GLM-4.7 in opencode is the only opensource one that comes close in my experience and probably they did use some Claude data as I see the occasional You’re absolutely right in there
I got their z.ai plan to test alongside my Claude subscription; it feels about on par with something between sonnet 4.0 and sonnet 4.5. It's definitely a few steps below current day Claude, but it's very capable.
dumbness usually comes from lack of information, humans are the same way - the difference between other llms is that if opus has information it has a ridiculously high accuracy on tasks.
z.ai (Zhipu AI) is a chinese run entity, so presumably China's National Intelligence Law put in place in 2018, which requires data exfiltration back to the government, would apply to the use of this. I wouldn't feel comfortable using any service that has that fundamental requirement.

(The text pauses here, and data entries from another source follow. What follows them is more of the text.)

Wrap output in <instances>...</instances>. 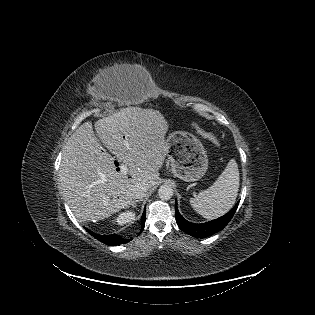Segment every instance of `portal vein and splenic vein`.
<instances>
[{"instance_id":"portal-vein-and-splenic-vein-1","label":"portal vein and splenic vein","mask_w":315,"mask_h":315,"mask_svg":"<svg viewBox=\"0 0 315 315\" xmlns=\"http://www.w3.org/2000/svg\"><path fill=\"white\" fill-rule=\"evenodd\" d=\"M120 172H121V174H123V175H127L128 174V167L126 166V165H121V167H120Z\"/></svg>"}]
</instances>
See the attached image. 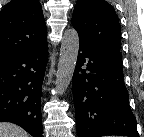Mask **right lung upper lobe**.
<instances>
[{
  "label": "right lung upper lobe",
  "mask_w": 144,
  "mask_h": 137,
  "mask_svg": "<svg viewBox=\"0 0 144 137\" xmlns=\"http://www.w3.org/2000/svg\"><path fill=\"white\" fill-rule=\"evenodd\" d=\"M45 39V20L37 0H12L0 12V63Z\"/></svg>",
  "instance_id": "1"
}]
</instances>
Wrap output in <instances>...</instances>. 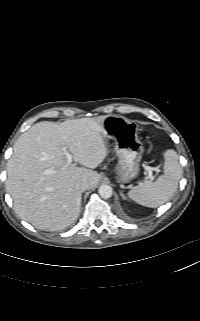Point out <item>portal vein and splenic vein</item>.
<instances>
[{"instance_id": "obj_1", "label": "portal vein and splenic vein", "mask_w": 200, "mask_h": 321, "mask_svg": "<svg viewBox=\"0 0 200 321\" xmlns=\"http://www.w3.org/2000/svg\"><path fill=\"white\" fill-rule=\"evenodd\" d=\"M63 152H64V154H65V156H66V159H67L66 162H67V164H68V165L71 164V163H72V159H73V155L70 154L65 147L63 148ZM144 168H145L146 171H148V174H149L148 176H149V178L153 179L152 171H154V170H156V169L153 168V167L147 166V165H145ZM52 173H54V171L51 170V169H46V170L44 171V174H52Z\"/></svg>"}]
</instances>
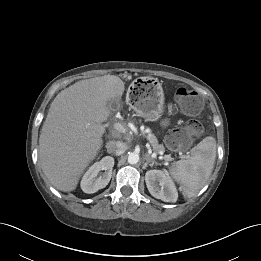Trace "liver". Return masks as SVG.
<instances>
[{
    "label": "liver",
    "instance_id": "6515ba94",
    "mask_svg": "<svg viewBox=\"0 0 261 261\" xmlns=\"http://www.w3.org/2000/svg\"><path fill=\"white\" fill-rule=\"evenodd\" d=\"M124 82L105 75L62 90L50 105L39 137L43 173L58 190L76 189L79 179L103 144L108 100H120Z\"/></svg>",
    "mask_w": 261,
    "mask_h": 261
}]
</instances>
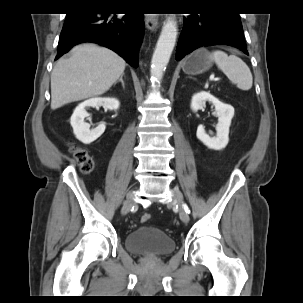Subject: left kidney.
Wrapping results in <instances>:
<instances>
[{"label":"left kidney","instance_id":"obj_1","mask_svg":"<svg viewBox=\"0 0 303 303\" xmlns=\"http://www.w3.org/2000/svg\"><path fill=\"white\" fill-rule=\"evenodd\" d=\"M206 101L211 102L215 106L213 114L218 117L216 136H209L205 132L203 125L198 126L196 135L208 148L222 150L227 146L229 141V127L234 116V108L229 104L222 103L209 92L201 91L193 95L191 99V110L196 112L202 109Z\"/></svg>","mask_w":303,"mask_h":303}]
</instances>
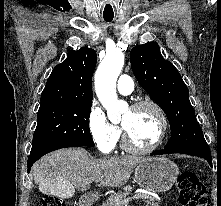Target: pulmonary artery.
I'll use <instances>...</instances> for the list:
<instances>
[{"mask_svg":"<svg viewBox=\"0 0 221 206\" xmlns=\"http://www.w3.org/2000/svg\"><path fill=\"white\" fill-rule=\"evenodd\" d=\"M117 90L122 95H128L133 91V80L130 76L122 74L117 83Z\"/></svg>","mask_w":221,"mask_h":206,"instance_id":"obj_1","label":"pulmonary artery"}]
</instances>
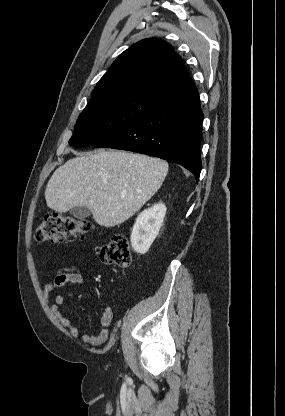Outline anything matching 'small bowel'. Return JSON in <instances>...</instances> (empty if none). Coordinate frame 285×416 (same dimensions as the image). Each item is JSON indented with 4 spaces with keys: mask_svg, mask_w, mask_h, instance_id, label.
<instances>
[{
    "mask_svg": "<svg viewBox=\"0 0 285 416\" xmlns=\"http://www.w3.org/2000/svg\"><path fill=\"white\" fill-rule=\"evenodd\" d=\"M82 285L84 278L82 269L77 266H65L57 270L44 286V297L49 303L54 300V303L50 306L51 314L57 323L65 328L69 335L73 338L80 337L84 343H90L92 345H101L109 337L110 327L113 321V311L111 307H106L103 311L100 319L101 329L94 335L81 334L79 329L72 324L70 319L63 315L61 312V306L64 305L66 298L62 294L54 295L55 291L64 286L65 284Z\"/></svg>",
    "mask_w": 285,
    "mask_h": 416,
    "instance_id": "1",
    "label": "small bowel"
}]
</instances>
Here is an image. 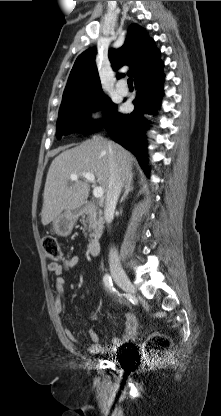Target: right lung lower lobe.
I'll return each mask as SVG.
<instances>
[{
    "instance_id": "98d812e1",
    "label": "right lung lower lobe",
    "mask_w": 221,
    "mask_h": 416,
    "mask_svg": "<svg viewBox=\"0 0 221 416\" xmlns=\"http://www.w3.org/2000/svg\"><path fill=\"white\" fill-rule=\"evenodd\" d=\"M164 74L162 68L135 81L137 94L131 114H120L116 110L110 115L106 129L112 139L131 151L140 165L146 167L145 130L148 127L146 114H152L159 106L163 93Z\"/></svg>"
}]
</instances>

Google, OpenAI, Anthropic and Y Combinator are US run entities, so presumably the CLOUD Act and FISA require data exfiltration back to the government when asked, on top of the all the "Room 641A"s where the NSA directly taps into the ISP interconnects, would apply to the use of them. I wouldn't feel comfortable using any service that has that fundamental requirement.
I wouldn't use any provider: z.ai, Claude, OpenAI, ... if I was concerned about the government obtaining my prompts. If you're doing something where this is a legitimate concern (as opposed to my open source stuff), you should get a local LLM or put a lot of effort into anonymizing yourself and your prompts.
I agree completely, I meant in terms of opensource ones only.
Opus 4.5 is the current SOTA and using it in Claude Code is an absolute amazing experience.
But, paying 0 to test GLM-4.7 with opencode, feels like an amazing deal! I don’t use it for work though. But to keep “gaining experience” with these agents and tools, it’s by far the best option out there from all I’ve tried.
Claude spits that very regularly at the end of the answer, when it's clearly out of it's depth, and wants to steer discussion away from that blind-spot.
Perhaps being more intentional about adding a use case to your original prompts would make sense if you see that failure mode frequently? (Practicing treating LLM failures as prompting errors tends to give the best results, even if you feel the LLM "should" have worked with the original prompt).